TASK REQUIREMENTS:
In this exercise, the entries below include pictures. Repeat exactly the lines from the line with "trygheden og skabe" to the line with "Химреактивы, индикаторы", including both, but without the pictures.
-=-=-=-=-
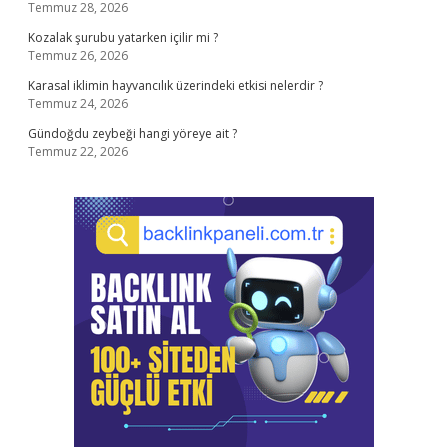
Temmuz 28, 2026
Kozalak şurubu yatarken içilir mi ?
Temmuz 26, 2026
Karasal iklimin hayvancılık üzerindeki etkisi nelerdir ?
Temmuz 24, 2026
Gündoğdu zeybeği hangi yöreye ait ?
Temmuz 22, 2026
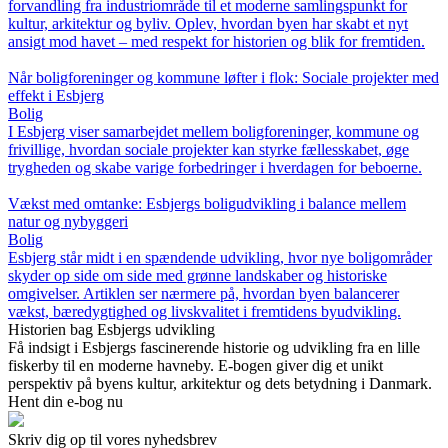
forvandling fra industriområde til et moderne samlingspunkt for
kultur, arkitektur og byliv. Oplev, hvordan byen har skabt et nyt
ansigt mod havet – med respekt for historien og blik for fremtiden.
Når boligforeninger og kommune løfter i flok: Sociale projekter med
effekt i Esbjerg
Bolig
I Esbjerg viser samarbejdet mellem boligforeninger, kommune og
frivillige, hvordan sociale projekter kan styrke fællesskabet, øge
trygheden og skabe varige forbedringer i hverdagen for beboerne.
Vækst med omtanke: Esbjergs boligudvikling i balance mellem
natur og nybyggeri
Bolig
Esbjerg står midt i en spændende udvikling, hvor nye boligområder
skyder op side om side med grønne landskaber og historiske
omgivelser. Artiklen ser nærmere på, hvordan byen balancerer
vækst, bæredygtighed og livskvalitet i fremtidens byudvikling.
Historien bag Esbjergs udvikling
Få indsigt i Esbjergs fascinerende historie og udvikling fra en lille
fiskerby til en moderne havneby. E-bogen giver dig et unikt
perspektiv på byens kultur, arkitektur og dets betydning i Danmark.
Hent din e-bog nu
Skriv dig op til vores nyhedsbrev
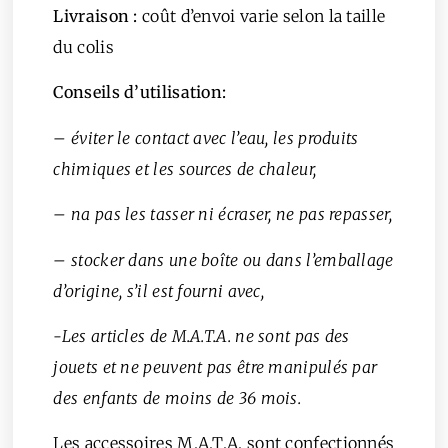
Livraison :
coût d’envoi varie selon la taille
du colis
Conseils d’utilisation:
– éviter le contact avec l’eau, les produits
chimiques et les sources de chaleur,
– na pas les tasser ni écraser, ne pas repasser,
– stocker dans une boîte ou dans l’emballage
d’origine, s’il est fourni avec,
-Les articles de M.A.T.A. ne sont pas des
jouets et ne peuvent pas être manipulés par
des enfants de moins de 36 mois.
Les accessoires M.A.T.A. sont confectionnés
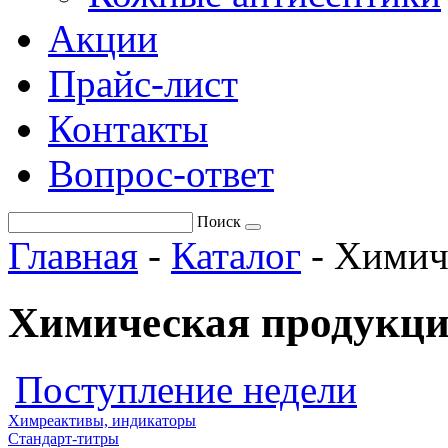
Акции
Прайс-лист
Контакты
Вопрос-ответ
Поиск
Главная
-
Каталог
-
Химич
Химическая продукци
Поступление недели
Химреактивы, индикаторы
Стандарт-титры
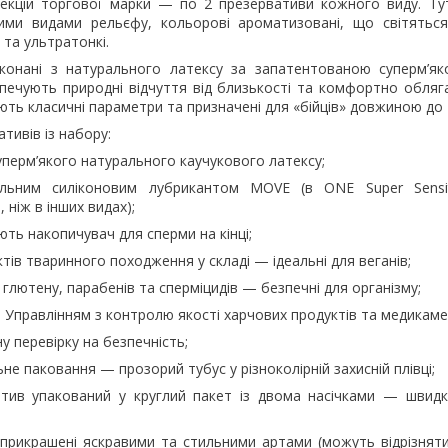
лекцій торгової марки — по 2 презервативи кожного виду. Ту
ними видами рельєфу, кольорові ароматизовані, що світяться
та ультратонкі.
иконані з натурального латексу за запатентованою суперм’
печують природні відчуття від близькості та комфортно обляга
ють класичні параметри та призначені для «бійців» довжиною до 
тивів із набору:
суперм’якого натурального каучукового латексу;
альним силіконовим лубрикантом MOVE (в ONE Super Sensit
 ніж в інших видах);
ють накопичувач для сперми на кінці;
тів тваринного походження у складі — ідеальні для веганів;
 глютену, парабенів та сперміцидів — безпечні для організму;
Управлінням з контролю якості харчових продуктів та медикаме
у перевірку на безпечність;
не паковання — прозорий тубус у різноколірній захисній плівці;
тив упакований у круглий пакет із двома насічками — швидк
 прикрашені яскравими та стильними артами (можуть відрізнят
-=-=-=-=-
SOLUTION:
trygheden og skabe varige forbedringer i hverdagen for beboerne.
Vækst med omtanke: Esbjergs boligudvikling i balance mellem
natur og nybyggeri
Bolig
Esbjerg står midt i en spændende udvikling, hvor nye boligområder
skyder op side om side med grønne landskaber og historiske
omgivelser. Artiklen ser nærmere på, hvordan byen balancerer
vækst, bæredygtighed og livskvalitet i fremtidens byudvikling.
Historien bag Esbjergs udvikling
Få indsigt i Esbjergs fascinerende historie og udvikling fra en lille
fiskerby til en moderne havneby. E-bogen giver dig et unikt
perspektiv på byens kultur, arkitektur og dets betydning i Danmark.
Hent din e-bog nu
Skriv dig op til vores nyhedsbrev
Livraison :
coût d’envoi varie selon la taille
du colis
Conseils d’utilisation:
– éviter le contact avec l’eau, les produits
chimiques et les sources de chaleur,
– na pas les tasser ni écraser, ne pas repasser,
– stocker dans une boîte ou dans l’emballage
d’origine, s’il est fourni avec,
-Les articles de M.A.T.A. ne sont pas des
jouets et ne peuvent pas être manipulés par
des enfants de moins de 36 mois.
Les accessoires M.A.T.A. sont confectionnés
Акции
Прайс-лист
Контакты
Вопрос-ответ
Поиск
Главная
-
Каталог
-
Химич
Химическая продукци
Поступление недели
Химреактивы, индикаторы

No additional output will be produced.